Interestingly, the event emitted by FMU A at internal time index \(j_A=15\), which corresponds to time \(t=15\), will appear on the input of FMU B (due the use of the floor function) when it is at internal time index \(j_B=1\) which corresponds to time \(t=10\). Superficially, this may look like a causality violation, but it is not, because the two internal clock domains are completely isolated from each other. They are analogous to two people having a phone conversation, but where one is looking at a clock that is ahead compared to a clock the other is looking at. They cannot see each other’s clocks. An outside observer (the master) has its own clock, which may differ from both the internal clocks (although in this particular example it is perfectly synchronized with FMU A because they use the same resolution). In all three clock domains, causality is preserved.

5 Conclusions

Although we all harbor a simple intuitive notion of time, how it is measured, how it progresses, and what it means for two events to be simultaneous, a deeper examination of the notion, both in models and in physics, reveals considerable subtleties.

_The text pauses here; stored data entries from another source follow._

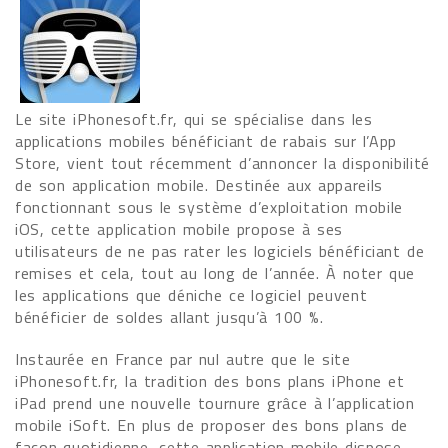
Le site iPhonesoft.fr, qui se spécialise dans les
applications mobiles bénéficiant de rabais sur l’App
Store, vient tout récemment d’annoncer la disponibilité
de son application mobile. Destinée aux appareils
fonctionnant sous le système d’exploitation mobile
iOS, cette application mobile propose à ses
utilisateurs de ne pas rater les logiciels bénéficiant de
remises et cela, tout au long de l’année. À noter que
les applications que déniche ce logiciel peuvent
bénéficier de soldes allant jusqu’à 100 %.
Instaurée en France par nul autre que le site
iPhonesoft.fr, la tradition des bons plans iPhone et
iPad prend une nouvelle tournure grâce à l’application
mobile iSoft. En plus de proposer des bons plans de
façon quotidienne, cette application mobile dispose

Cyber-physical systems pose particularly interesting challenges, because they marry a world, the cyber side, where time is largely irrelevant and is replaced by sequences and precedence relations, with a physical world, where even the classical Newtonian idealization of time stumbles on discrete, instantaneous behaviors and notions of causality and simultaneity. Since CPS entails both the smooth continuous dynamics of classical Newtonian physics, and the discrete, algorithmic dynamics of computation, it becomes impossible to ignore these subtleties.

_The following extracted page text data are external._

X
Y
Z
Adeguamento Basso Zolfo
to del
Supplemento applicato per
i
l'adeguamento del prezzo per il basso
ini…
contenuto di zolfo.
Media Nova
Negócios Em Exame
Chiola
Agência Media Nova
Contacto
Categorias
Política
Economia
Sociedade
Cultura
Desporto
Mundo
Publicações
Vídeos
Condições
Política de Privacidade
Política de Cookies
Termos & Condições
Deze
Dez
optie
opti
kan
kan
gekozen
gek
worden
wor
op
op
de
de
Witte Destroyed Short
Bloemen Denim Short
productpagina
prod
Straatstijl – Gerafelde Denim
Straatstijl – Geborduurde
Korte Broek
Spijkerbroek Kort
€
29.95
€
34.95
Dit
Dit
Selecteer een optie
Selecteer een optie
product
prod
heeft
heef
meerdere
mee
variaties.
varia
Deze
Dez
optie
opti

We have shown that the approach taken in FMI (and many other modeling frameworks) that embraces a naive Newtonian physical model of time, and a cyber-approximation of this model using floating-point numbers, is inadequate for CPS. It is suitable only for modeling continuous dynamics without discrete behaviors. Using this unfortunate choice for CPS results in models with unnecessarily inexplicable, nondeterministic, and complex behaviors. Moreover, we have shown that these problems are solvable in a very practical way, resulting in CPS models with clear semantics that are invulnerable to the pragmatics of limited-precision arithmetic in computers. To accomplish this, our solution requires an explicit choice of time resolution that quantizes time so that arithmetic on time values is performed on integers only, something that modern computers can do exactly, without quantization errors. Moreover, we have shown that such an integer model of time can be used in a practical co-simulation environment, and that this environment can even embrace components that internally use floating-point representations of Newtonian time, for example to model continuous dynamics without discrete behaviors.

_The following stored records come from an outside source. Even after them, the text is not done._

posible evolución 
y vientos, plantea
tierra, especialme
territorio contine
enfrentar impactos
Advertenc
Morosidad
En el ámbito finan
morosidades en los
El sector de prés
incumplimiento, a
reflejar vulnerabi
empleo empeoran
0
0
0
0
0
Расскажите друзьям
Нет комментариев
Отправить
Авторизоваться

We have gone to considerable effort in this paper to show that choosing a better model of time does not complicate a co-simulation framework such as FMI by much. A small number of very simple extensions to the existing standard are sufficient, and these extensions can be realized in a way that efficiently supports legacy simulation environments that use floating-point Newtonian time. But while supporting such legacy simulators, it also admits integration of a new class of simulators, including discrete-event simulators, software engineering models, hybrid systems modelers, and even the new QSS classes of simulators for continuous dynamics. Such a co-simulation framework has the potential for offering a clean and universal modeling framework for CPS. And although we have only worked out the details for FMI, we are convinced that the same principles can be applied to other co-simulation frameworks such as HLA and to simulators that directly embrace mixed discrete and continuous behaviors such as Simulink/Stateflow. We hope that our readers include the people who can make this happen.